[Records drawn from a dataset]
++++++++++
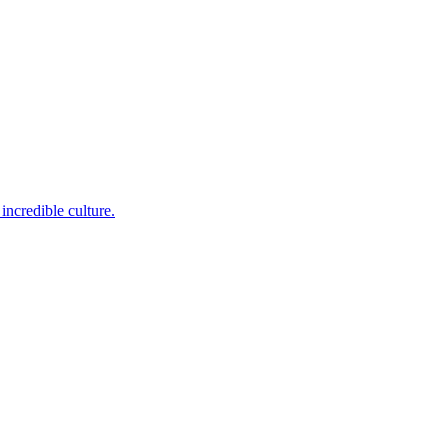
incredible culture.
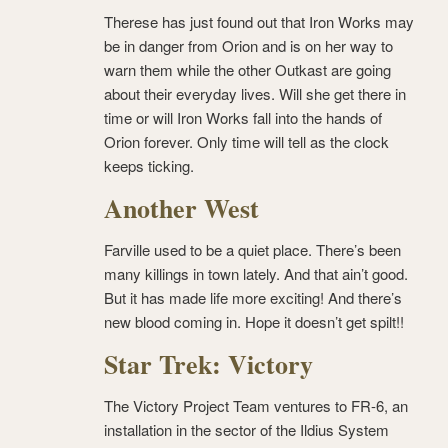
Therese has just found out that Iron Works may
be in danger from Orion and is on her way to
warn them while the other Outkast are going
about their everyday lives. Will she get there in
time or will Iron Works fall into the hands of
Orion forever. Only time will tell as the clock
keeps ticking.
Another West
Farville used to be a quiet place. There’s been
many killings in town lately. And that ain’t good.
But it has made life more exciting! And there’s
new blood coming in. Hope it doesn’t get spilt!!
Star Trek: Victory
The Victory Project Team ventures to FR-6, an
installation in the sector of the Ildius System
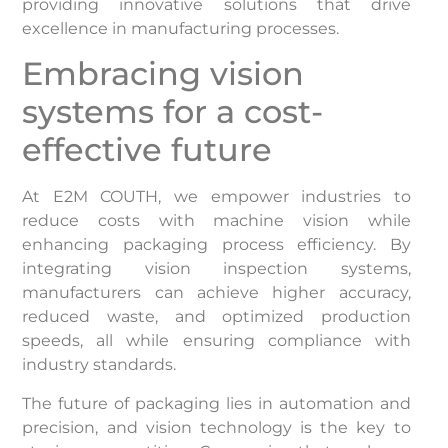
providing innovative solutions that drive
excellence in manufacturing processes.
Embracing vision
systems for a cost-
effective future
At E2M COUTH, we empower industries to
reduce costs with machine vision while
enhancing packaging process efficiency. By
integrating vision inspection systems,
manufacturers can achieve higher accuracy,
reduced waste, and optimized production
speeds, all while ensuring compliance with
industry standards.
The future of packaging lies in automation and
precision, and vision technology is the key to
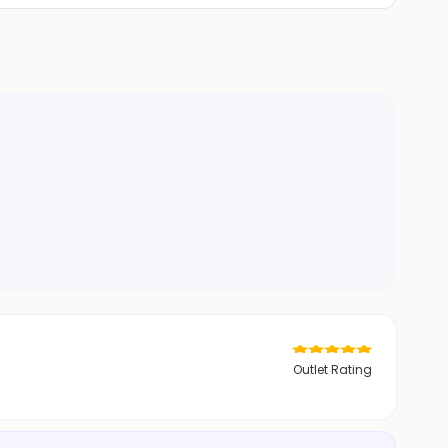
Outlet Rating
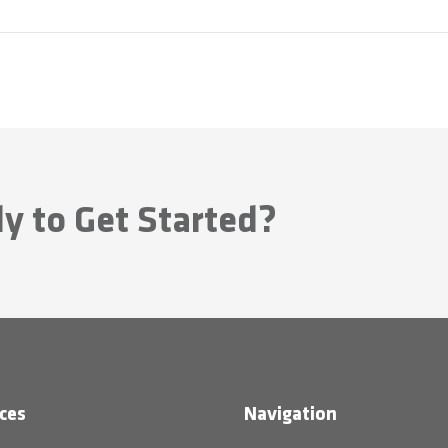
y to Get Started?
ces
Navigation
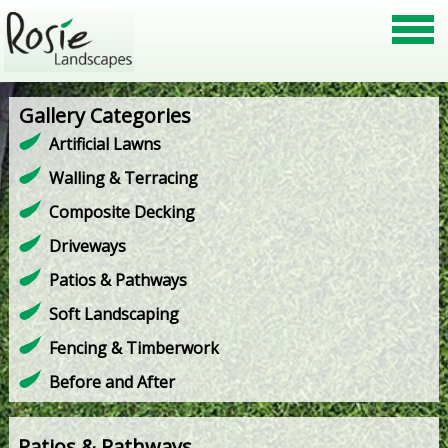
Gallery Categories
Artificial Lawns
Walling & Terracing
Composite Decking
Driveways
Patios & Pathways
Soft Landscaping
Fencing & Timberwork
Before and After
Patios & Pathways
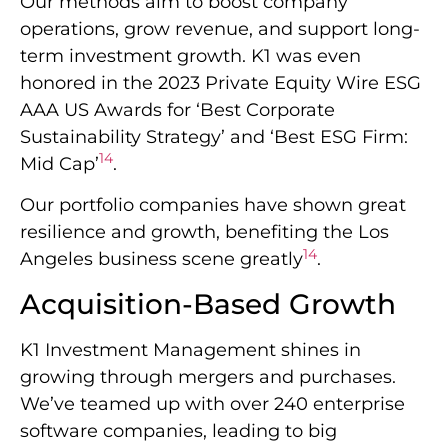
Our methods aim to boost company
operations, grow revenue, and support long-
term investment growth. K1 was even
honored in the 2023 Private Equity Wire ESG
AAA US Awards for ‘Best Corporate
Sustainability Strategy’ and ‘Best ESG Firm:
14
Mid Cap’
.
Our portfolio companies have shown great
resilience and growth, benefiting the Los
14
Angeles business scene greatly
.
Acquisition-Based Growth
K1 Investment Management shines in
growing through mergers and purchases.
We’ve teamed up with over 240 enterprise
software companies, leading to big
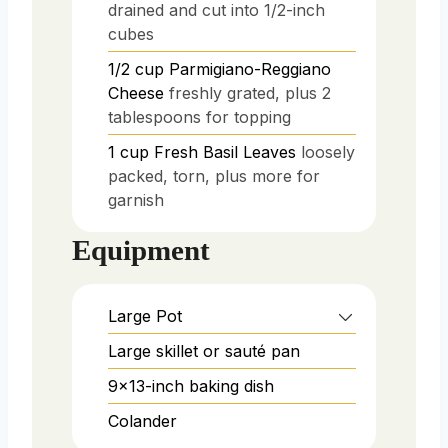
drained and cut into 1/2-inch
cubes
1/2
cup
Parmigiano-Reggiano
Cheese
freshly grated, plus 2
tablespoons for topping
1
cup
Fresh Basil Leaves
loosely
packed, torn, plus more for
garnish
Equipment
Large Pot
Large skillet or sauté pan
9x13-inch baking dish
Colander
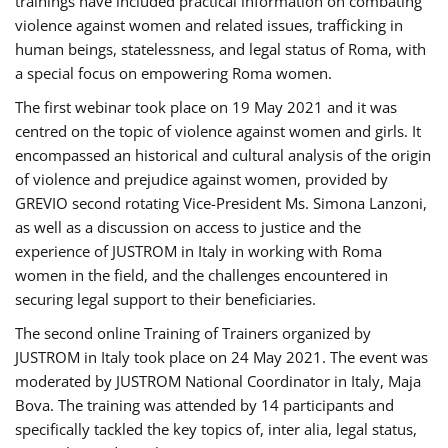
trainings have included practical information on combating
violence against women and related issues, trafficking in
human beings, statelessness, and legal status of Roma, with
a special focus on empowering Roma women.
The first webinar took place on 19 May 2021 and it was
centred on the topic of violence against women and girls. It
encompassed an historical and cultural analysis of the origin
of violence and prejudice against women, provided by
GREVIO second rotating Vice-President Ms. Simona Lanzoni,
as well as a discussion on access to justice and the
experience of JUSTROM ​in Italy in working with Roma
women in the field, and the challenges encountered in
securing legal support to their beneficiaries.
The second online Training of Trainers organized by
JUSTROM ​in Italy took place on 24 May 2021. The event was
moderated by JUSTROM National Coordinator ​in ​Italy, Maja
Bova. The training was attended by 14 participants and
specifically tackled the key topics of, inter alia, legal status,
++++++++++
From the records above, quote word for word only the lines beginning at the line that has "many killings in" and stopping after the line that has "excellence in manufacturing processes.". Omit the pictures.

many killings in town lately. And that ain’t good.
But it has made life more exciting! And there’s
new blood coming in. Hope it doesn’t get spilt!!
Star Trek: Victory
The Victory Project Team ventures to FR-6, an
installation in the sector of the Ildius System
providing innovative solutions that drive
excellence in manufacturing processes.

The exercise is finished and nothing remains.